● Given data
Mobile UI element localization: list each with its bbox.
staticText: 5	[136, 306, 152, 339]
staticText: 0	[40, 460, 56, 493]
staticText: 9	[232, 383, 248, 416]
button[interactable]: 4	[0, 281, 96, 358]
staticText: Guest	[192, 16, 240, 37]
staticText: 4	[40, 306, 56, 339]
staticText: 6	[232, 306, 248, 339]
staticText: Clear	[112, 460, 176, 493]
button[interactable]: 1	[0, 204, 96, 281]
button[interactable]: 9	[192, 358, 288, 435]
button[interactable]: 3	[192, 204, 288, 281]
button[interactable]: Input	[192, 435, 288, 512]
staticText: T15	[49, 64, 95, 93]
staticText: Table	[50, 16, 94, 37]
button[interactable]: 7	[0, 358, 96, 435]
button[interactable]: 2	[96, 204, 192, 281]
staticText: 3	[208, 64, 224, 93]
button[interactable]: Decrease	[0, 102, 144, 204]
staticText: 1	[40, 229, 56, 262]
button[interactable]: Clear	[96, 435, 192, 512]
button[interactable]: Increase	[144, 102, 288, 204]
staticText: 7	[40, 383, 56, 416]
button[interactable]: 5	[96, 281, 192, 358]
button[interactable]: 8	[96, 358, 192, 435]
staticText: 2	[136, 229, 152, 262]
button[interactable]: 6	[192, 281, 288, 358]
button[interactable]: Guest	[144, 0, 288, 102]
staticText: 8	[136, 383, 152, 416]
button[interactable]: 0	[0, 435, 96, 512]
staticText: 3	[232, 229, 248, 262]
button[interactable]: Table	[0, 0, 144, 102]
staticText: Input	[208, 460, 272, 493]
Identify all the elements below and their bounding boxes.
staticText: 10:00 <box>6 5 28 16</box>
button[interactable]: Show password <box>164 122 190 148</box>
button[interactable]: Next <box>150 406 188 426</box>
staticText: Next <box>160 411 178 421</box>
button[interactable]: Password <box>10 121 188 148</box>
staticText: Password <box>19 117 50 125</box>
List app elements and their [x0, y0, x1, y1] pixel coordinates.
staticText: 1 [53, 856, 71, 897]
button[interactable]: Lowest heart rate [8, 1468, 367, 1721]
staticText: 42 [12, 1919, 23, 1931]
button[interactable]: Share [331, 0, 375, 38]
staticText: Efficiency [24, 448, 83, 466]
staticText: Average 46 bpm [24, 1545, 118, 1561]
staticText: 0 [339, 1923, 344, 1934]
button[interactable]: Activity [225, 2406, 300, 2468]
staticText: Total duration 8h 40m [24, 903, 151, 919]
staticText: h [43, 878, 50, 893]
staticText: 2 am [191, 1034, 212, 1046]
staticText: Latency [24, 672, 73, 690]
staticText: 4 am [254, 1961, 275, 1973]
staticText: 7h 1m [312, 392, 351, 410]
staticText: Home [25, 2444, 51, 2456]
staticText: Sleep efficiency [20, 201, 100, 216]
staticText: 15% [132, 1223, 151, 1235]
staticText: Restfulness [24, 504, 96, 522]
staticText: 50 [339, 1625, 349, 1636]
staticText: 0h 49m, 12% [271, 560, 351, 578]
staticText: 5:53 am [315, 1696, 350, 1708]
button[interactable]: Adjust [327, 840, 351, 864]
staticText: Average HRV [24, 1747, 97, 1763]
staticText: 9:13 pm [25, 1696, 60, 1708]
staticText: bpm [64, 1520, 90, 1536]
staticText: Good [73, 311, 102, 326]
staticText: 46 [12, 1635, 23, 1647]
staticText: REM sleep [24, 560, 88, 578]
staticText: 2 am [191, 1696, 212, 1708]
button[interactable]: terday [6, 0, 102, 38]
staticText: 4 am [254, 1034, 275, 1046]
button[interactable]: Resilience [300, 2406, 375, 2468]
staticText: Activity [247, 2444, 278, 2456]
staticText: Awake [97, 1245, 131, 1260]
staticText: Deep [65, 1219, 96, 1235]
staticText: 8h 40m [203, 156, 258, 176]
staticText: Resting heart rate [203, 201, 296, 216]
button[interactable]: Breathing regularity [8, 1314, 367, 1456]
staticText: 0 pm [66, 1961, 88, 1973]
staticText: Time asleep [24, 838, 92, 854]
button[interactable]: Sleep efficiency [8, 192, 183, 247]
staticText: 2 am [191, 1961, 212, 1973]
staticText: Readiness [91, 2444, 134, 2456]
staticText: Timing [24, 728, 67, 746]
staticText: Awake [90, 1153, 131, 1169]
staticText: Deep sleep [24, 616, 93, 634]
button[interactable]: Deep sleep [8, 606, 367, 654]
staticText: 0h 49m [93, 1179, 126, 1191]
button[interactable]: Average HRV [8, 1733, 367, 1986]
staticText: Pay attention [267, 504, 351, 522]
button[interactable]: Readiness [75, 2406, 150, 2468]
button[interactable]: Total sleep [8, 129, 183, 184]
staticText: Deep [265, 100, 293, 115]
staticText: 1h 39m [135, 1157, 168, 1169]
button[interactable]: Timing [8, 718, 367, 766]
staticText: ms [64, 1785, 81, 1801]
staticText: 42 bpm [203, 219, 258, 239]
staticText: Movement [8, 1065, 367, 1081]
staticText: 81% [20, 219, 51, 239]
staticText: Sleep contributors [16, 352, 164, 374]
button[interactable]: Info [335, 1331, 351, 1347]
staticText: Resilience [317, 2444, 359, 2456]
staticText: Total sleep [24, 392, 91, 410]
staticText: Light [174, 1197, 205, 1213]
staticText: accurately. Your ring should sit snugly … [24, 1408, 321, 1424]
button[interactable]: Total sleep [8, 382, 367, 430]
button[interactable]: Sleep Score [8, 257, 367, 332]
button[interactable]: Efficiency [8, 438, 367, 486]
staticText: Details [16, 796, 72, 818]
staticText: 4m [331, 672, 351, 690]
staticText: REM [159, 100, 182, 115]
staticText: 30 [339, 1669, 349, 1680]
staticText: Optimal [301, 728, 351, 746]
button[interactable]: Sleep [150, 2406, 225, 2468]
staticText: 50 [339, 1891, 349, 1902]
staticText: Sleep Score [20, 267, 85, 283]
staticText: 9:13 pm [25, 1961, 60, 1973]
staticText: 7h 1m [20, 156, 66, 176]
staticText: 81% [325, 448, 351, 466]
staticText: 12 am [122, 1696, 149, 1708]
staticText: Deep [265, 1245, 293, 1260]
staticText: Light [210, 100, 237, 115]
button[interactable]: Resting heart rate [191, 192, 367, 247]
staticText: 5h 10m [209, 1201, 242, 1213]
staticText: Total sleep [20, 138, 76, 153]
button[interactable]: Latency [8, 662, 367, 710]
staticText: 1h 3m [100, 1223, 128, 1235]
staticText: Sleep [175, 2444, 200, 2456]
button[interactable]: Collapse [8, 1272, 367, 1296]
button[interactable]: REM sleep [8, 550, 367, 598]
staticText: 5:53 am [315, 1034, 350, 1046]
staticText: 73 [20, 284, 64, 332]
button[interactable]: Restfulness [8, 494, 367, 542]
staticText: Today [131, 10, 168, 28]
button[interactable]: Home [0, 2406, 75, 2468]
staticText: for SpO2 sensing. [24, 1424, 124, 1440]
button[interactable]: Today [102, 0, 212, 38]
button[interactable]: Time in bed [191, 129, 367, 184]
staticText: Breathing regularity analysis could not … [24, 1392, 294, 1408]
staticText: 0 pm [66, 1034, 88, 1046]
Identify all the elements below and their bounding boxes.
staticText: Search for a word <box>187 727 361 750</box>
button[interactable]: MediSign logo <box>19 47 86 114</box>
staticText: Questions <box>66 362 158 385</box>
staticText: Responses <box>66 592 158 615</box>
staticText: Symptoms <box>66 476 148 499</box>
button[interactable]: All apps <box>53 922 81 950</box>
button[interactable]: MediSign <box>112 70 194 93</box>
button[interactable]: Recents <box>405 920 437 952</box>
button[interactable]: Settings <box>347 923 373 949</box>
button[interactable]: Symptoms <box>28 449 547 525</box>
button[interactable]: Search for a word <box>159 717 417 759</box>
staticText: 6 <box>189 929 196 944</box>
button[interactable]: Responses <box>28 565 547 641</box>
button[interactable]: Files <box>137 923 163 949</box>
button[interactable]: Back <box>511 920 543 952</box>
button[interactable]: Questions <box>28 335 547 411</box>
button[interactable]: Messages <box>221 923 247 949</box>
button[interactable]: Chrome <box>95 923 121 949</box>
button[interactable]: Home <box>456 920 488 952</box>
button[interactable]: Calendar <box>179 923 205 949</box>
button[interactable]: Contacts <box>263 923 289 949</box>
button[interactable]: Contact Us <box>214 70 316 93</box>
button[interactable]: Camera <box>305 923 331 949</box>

● Problem details
From the listing above, count every line where the word "Questions" occurs; the answer is that number and nothing else.

● Written solution
2